White South African serial killer dies after admitting police involvement in killing 39 black people
Louis van Schoor, one of the directors of Kingsdale Dairy Farm, speaks during an interview on May 19, 2016 in East London, South Africa. Van Schoor, 65, who killed 39 black people between 1986 and 1989 while employed as a security guard, is now the director and beneficiary of the multi-million rand dairy farm project that goals to empower black people. (Photo: Sizwe Ndingane/Sunday Times/Gallo Images/Getty Images)

All his victims were black.

Van Schoor didn’t name any names in the report, and there is no such thing as a direct confirmation of his claims about the involvement of South African police officers, who were notorious for his or her brutal methods of suppressing activism and enforcing racial segregation during the apartheid era.

Despite confessing to committing at the very least 39 murders, Van Schoor was convicted of just seven murders and sentenced to greater than 90 years in prison.

However, a judge allowed the sentences to be served concurrently, resulting in his early release on parole in 2004 after serving just 12 years of his sentence.

The station’s investigation into Van Schoor goals to get to the bottom of the case and explain why South African authorities have yet to elucidate why his killings weren’t reassessed after the end of apartheid.

During questioning, the former policeman insisted he never intended to “kill black people” and denied being a racist, although he admitted that he found the persecution of black people “exciting.”

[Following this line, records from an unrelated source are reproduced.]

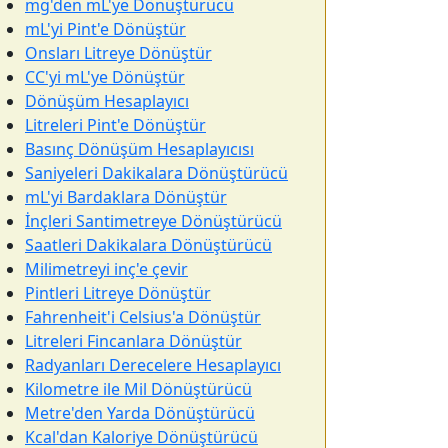
mg'den mL'ye Dönüştürücü
mL'yi Pint'e Dönüştür
Onsları Litreye Dönüştür
CC'yi mL'ye Dönüştür
Dönüşüm Hesaplayıcı
Litreleri Pint'e Dönüştür
Basınç Dönüşüm Hesaplayıcısı
Saniyeleri Dakikalara Dönüştürücü
mL'yi Bardaklara Dönüştür
İnçleri Santimetreye Dönüştürücü
Saatleri Dakikalara Dönüştürücü
Milimetreyi inç'e çevir
Pintleri Litreye Dönüştür
Fahrenheit'i Celsius'a Dönüştür
Litreleri Fincanlara Dönüştür
Radyanları Derecelere Hesaplayıcı
Kilometre ile Mil Dönüştürücü
Metre'den Yarda Dönüştürücü
Kcal'dan Kaloriye Dönüştürücü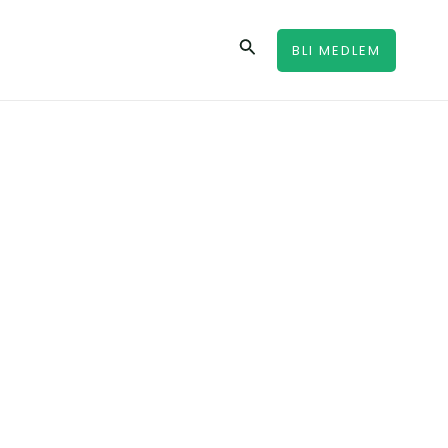
Sök
BLI MEDLEM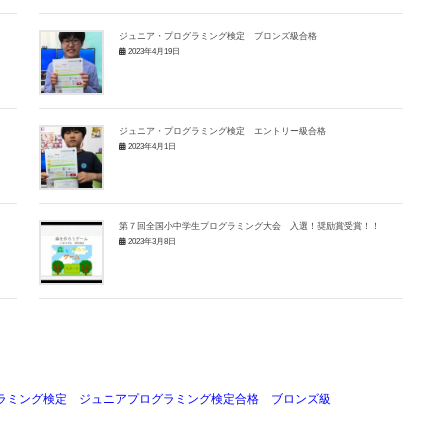
ジュニア・プログラミング検定 ブロンズ級合格
2023年4月19日
ジュニア・プログラミング検定 エントリー級合格
2023年4月1日
第７回全国小中学生プログラミング大会 入選！奨励賞受賞！！
2023年3月8日
ラミング検定
ジュニアプログラミング検定合格
ブロンズ級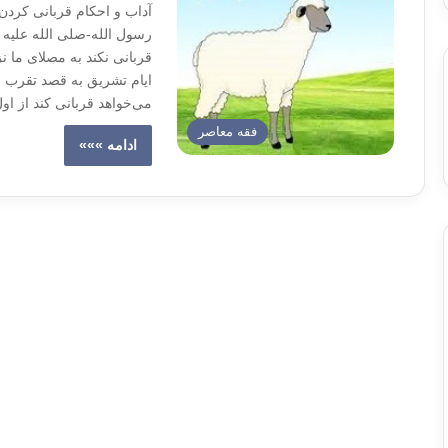
آداب و احکام قربانی کردن
رسول الله-صلی الله علیه 
می‌خواهد قربانی کند از ا
فقه معاصر
ادامه »»»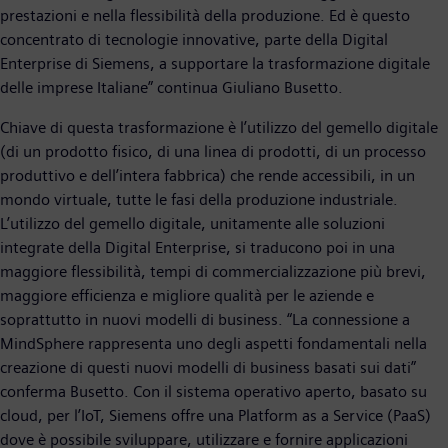
prestazioni e nella flessibilità della produzione. Ed è questo
concentrato di tecnologie innovative, parte della Digital
Enterprise di Siemens, a supportare la trasformazione digitale
delle imprese Italiane” continua Giuliano Busetto.
Chiave di questa trasformazione è l’utilizzo del gemello digitale
(di un prodotto fisico, di una linea di prodotti, di un processo
produttivo e dell’intera fabbrica) che rende accessibili, in un
mondo virtuale, tutte le fasi della produzione industriale.
L’utilizzo del gemello digitale, unitamente alle soluzioni
integrate della Digital Enterprise, si traducono poi in una
maggiore flessibilità, tempi di commercializzazione più brevi,
maggiore efficienza e migliore qualità per le aziende e
soprattutto in nuovi modelli di business. “La connessione a
MindSphere rappresenta uno degli aspetti fondamentali nella
creazione di questi nuovi modelli di business basati sui dati”
conferma Busetto. Con il sistema operativo aperto, basato su
cloud, per l’IoT, Siemens offre una Platform as a Service (PaaS)
dove è possibile sviluppare, utilizzare e fornire applicazioni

Before becoming a security guard in 1986, Van Schoor spent 12 years with the East London Police, where he worked with “attack dogs” to trace down and arrest mostly black protesters and criminals. He compared his job to “hunting, but a different kind,” the BBC reports.

Van Schoor, once a robust and brutal man, now uses a wheelchair after having each legs amputated, a shadow of the ruthless figure he was 40 years ago, when he was generally known as the “Apartheid Killer.”

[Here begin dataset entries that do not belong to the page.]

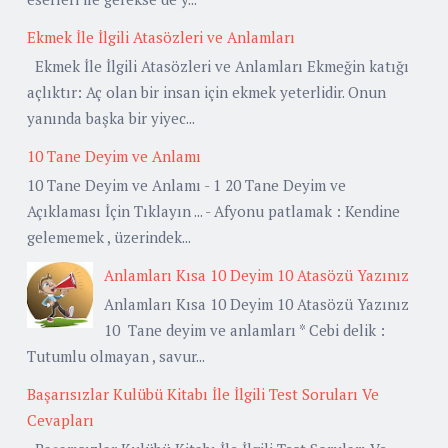
Ekmek İle İlgili Atasözleri ve Anlamları
Ekmek İle İlgili Atasözleri ve Anlamları Ekmeğin katığı
açlıktır: Aç olan bir insan için ekmek yeterlidir. Onun
yanında başka bir yiyec...
10 Tane Deyim ve Anlamı
10 Tane Deyim ve Anlamı - 1 20 Tane Deyim ve
Açıklaması İçin Tıklayın ... - Afyonu patlamak : Kendine
gelememek , üzerindek...
Anlamları Kısa 10 Deyim 10 Atasözü Yazınız
Anlamları Kısa 10 Deyim 10 Atasözü Yazınız
10 Tane deyim ve anlamları * Cebi delik :
Tutumlu olmayan , savur...
Başarısızlar Kulübü Kitabı İle İlgili Test Soruları Ve
Cevapları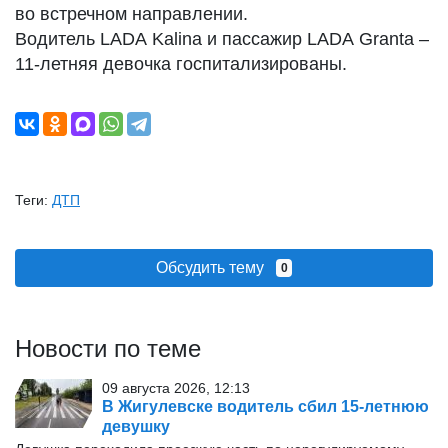
во встречном направлении.
Водитель LADA Kalina и пассажир LADA Granta –
11-летняя девочка госпитализированы.
Теги:
ДТП
Обсудить тему
0
Новости по теме
09 августа 2026, 12:13
В Жигулевске водитель сбил 15-летнюю
девушку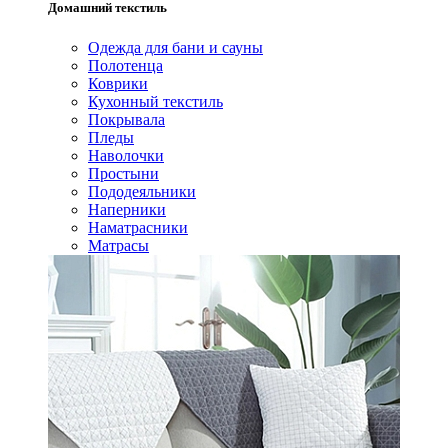
Домашний текстиль
Одежда для бани и сауны
Полотенца
Коврики
Кухонный текстиль
Покрывала
Пледы
Наволочки
Простыни
Пододеяльники
Наперники
Наматрасники
Матрасы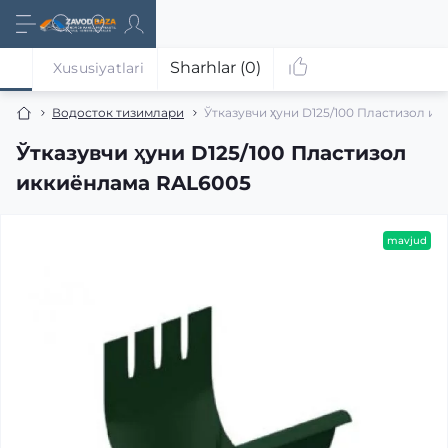
Sharhlar (0)
Xususiyatlari
Водосток тизимлари
Ўтказувчи ҳуни D125/100 Пластизол и
Ўтказувчи ҳуни D125/100 Пластизол
иккиёнлама RAL6005
mavjud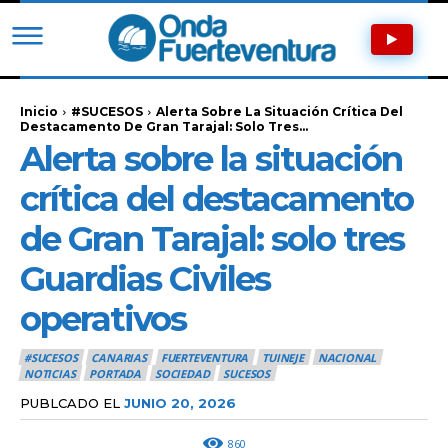
Inicio
#SUCESOS
Alerta Sobre La Situación Crítica Del
Destacamento De Gran Tarajal: Solo Tres...
Alerta sobre la situación
crítica del destacamento
de Gran Tarajal: solo tres
Guardias Civiles
operativos
#SUCESOS
CANARIAS
FUERTEVENTURA
TUINEJE
NACIONAL
NOTICIAS
PORTADA
SOCIEDAD
SUCESOS
PUBLCADO EL
JUNIO 20, 2026
860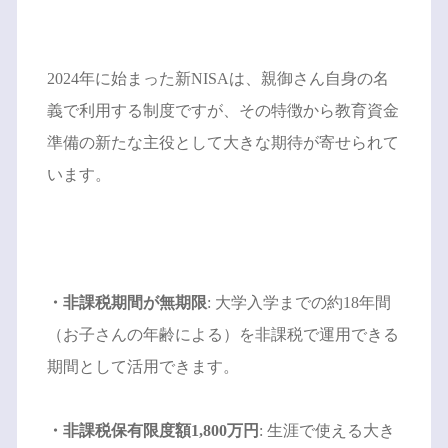
2024年に始まった新NISAは、親御さん自身の名
義で利用する制度ですが、その特徴から教育資金
準備の新たな主役として大きな期待が寄せられて
います。
・非課税期間が無期限
: 大学入学までの約18年間
（お子さんの年齢による）を非課税で運用できる
期間として活用できます。
・非課税保有限度額1,800万円
: 生涯で使える大き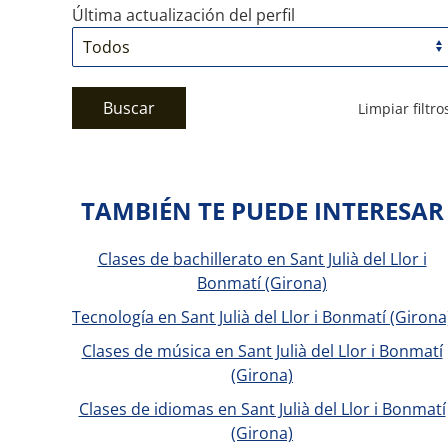
Última actualización del perfil
Buscar
Limpiar filtro
TAMBIÉN TE PUEDE INTERESAR
Clases de bachillerato en Sant Julià del Llor i
Bonmatí (Girona)
Tecnología en Sant Julià del Llor i Bonmatí (Girona
Clases de música en Sant Julià del Llor i Bonmatí
(Girona)
Clases de idiomas en Sant Julià del Llor i Bonmatí
(Girona)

In time, Van Schoor has turn into a vagabond figure, old and frail, stooped over with an untidy, gray beard. He is unapproachable, lonely, and has no friends to talk of.

Many of his teeth rotted and fell out years ago, and his face is lined with wrinkles from years of smoking and sleepless nights.

A recent heart attack also left its mark.

But unlike many of the people he shot, Van Schoor is alive and respiration.

His wrinkled clothes, like his house, reek of cigarettes, a continuing reminder of his declining health and befitting the dark past that also weighs on his mind.

Speaking to the BBC, Van Schoor attempted to lighten the mood by telling a disturbing joke about his decision to stay conscious during an operation to amputate his legs reasonably than undergo anaesthesia – in a way bragging about his endurance.

“I was curious,” he laughed enthusiastically. “I saw them cutting… cutting the bone.”

His voice trailed off. No one else found it funny.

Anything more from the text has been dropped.